Similar evidence is readily available to refute claims about Golovkin’s current power at the highest level. Yes he has in previous years been avoided due to his knockout potential and 33 KO’s in his 37 professional fights somewhat confirm these fears. The most obvious piece of evidence is his recent fight against Danny Jacobs. Whilst he put Jacobs down in the fight, it was a flash knockdown rather than a legitimately destructive knockdown. Jacobs clearly wasn’t that hurt by it as he fought back to take Golovkin 12 rounds, asking questions that had previously not been put to Golovkin in his professional career. Prior to Jacobs, Golovkin actually looked somewhat suspect for a brief second against Kell Brook. Whilst the fight ended in stoppage as Brooks corner threw in the towel, it says more about underlying structural weaknesses in Brook than it does about Golovkin’s power, especially when you consider that Brooks other eye socket was damaged in his more recent bout with Errol Spence Jr. Golovkin has left a trail of destruction in his wake in all of his fights prior to Brook, hence his reputation. However, all of those boxers were not elite world champion fighters like Canelo and Golovkin was simply a cut above them all. Once again does Golovkin have devastating power? Certainly at a lower level but he hasn’t consistently got rid boxers from the highest echelons of the sport. The power he does have is also waning. Father time is catching up to him and slowly stripping him of the power that Martin Murray described as making him “feel like he was giving birth”.

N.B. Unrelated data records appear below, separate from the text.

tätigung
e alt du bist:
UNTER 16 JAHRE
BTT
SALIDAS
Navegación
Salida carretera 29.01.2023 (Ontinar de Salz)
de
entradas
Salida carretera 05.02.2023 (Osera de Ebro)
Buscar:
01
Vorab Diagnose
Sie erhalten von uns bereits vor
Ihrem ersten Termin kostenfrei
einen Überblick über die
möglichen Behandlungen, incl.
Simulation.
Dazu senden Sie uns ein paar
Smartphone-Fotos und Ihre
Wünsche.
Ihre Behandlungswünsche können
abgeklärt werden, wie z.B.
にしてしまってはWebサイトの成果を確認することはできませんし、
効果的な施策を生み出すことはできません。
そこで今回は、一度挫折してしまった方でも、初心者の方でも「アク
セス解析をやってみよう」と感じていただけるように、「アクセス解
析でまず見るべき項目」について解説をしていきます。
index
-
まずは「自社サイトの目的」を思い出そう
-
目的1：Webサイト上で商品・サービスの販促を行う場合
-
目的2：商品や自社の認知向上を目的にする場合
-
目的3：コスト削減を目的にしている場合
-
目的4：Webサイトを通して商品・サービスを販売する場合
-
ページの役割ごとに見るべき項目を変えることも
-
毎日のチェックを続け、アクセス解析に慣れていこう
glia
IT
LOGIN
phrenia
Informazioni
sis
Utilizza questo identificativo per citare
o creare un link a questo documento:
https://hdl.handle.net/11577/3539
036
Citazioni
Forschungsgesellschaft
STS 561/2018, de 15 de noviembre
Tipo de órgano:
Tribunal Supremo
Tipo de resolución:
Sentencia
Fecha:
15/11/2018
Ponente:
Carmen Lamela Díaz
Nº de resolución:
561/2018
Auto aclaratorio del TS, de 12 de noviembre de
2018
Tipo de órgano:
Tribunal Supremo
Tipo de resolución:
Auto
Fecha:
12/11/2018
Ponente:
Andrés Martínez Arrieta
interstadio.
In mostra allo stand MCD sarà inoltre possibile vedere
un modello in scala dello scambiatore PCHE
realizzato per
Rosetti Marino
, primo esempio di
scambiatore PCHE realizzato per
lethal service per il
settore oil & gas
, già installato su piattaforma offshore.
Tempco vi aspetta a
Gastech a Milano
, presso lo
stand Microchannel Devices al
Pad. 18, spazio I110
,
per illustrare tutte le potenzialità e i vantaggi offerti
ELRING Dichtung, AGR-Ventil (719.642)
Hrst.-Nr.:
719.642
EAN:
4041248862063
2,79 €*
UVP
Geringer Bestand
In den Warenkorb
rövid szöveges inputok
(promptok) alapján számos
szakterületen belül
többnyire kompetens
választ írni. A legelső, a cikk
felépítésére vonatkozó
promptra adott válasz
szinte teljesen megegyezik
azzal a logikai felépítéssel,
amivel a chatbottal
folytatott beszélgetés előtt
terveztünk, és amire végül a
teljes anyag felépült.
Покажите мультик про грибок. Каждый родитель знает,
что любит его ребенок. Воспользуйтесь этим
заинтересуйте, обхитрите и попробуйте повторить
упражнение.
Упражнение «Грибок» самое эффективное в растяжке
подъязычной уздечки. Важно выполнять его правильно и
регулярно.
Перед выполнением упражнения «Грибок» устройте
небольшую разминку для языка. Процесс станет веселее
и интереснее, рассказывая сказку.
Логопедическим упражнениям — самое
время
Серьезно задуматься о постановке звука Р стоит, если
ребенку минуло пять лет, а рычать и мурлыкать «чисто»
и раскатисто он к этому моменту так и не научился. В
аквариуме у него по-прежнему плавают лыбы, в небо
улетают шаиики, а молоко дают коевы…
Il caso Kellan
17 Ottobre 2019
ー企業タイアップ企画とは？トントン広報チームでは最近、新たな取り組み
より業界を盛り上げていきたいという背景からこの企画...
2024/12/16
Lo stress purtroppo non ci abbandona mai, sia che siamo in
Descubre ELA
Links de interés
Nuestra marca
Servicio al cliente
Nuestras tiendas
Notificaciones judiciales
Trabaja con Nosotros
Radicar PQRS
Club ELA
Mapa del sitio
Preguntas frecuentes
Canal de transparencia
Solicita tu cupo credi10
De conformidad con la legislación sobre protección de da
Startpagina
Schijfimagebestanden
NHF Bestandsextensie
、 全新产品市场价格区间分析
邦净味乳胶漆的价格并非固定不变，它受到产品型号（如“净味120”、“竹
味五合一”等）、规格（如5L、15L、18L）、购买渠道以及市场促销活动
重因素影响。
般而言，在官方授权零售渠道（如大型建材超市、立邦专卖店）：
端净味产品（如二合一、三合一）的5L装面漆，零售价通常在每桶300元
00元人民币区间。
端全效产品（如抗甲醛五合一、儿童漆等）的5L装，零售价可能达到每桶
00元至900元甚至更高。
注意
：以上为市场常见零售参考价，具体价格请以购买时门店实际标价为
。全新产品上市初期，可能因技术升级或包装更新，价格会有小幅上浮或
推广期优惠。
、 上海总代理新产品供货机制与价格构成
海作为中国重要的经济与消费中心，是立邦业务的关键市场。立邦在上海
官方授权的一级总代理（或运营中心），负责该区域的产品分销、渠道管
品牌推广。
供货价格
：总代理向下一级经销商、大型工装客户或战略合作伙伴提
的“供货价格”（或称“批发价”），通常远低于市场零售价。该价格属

There is also the not so small issue that neither of these fighters have ever been knocked down, let alone knocked out. Golovkin especially, has a notoriously strong chin. As much as Canelo has been branded as the epitome of a Mexican fighter, he has great defense and is incredibly evasive. He has also taken a few shots in his time and has barely been wobbled. Whilst often in boxing, a strong chin really means that a fighter doesn’t get hit very much, both fighters have taken punches and handled it with aplomb.
Granted, this fight represents new challenges for both boxers but there is no real reason to suggest that either fighter will all of a sudden become vulnerable in this fight. Much has been made of Canelo’s new bulk that he has added in this training camp but ultimately he still has to make 160lb the day before the fight and 170lb the day of the fight if he wants to fight for the IBF title. Consequently, any advantage he gains will be at least somewhat mitigated. Not to mention the potential reduction in speed that this bulk also carries.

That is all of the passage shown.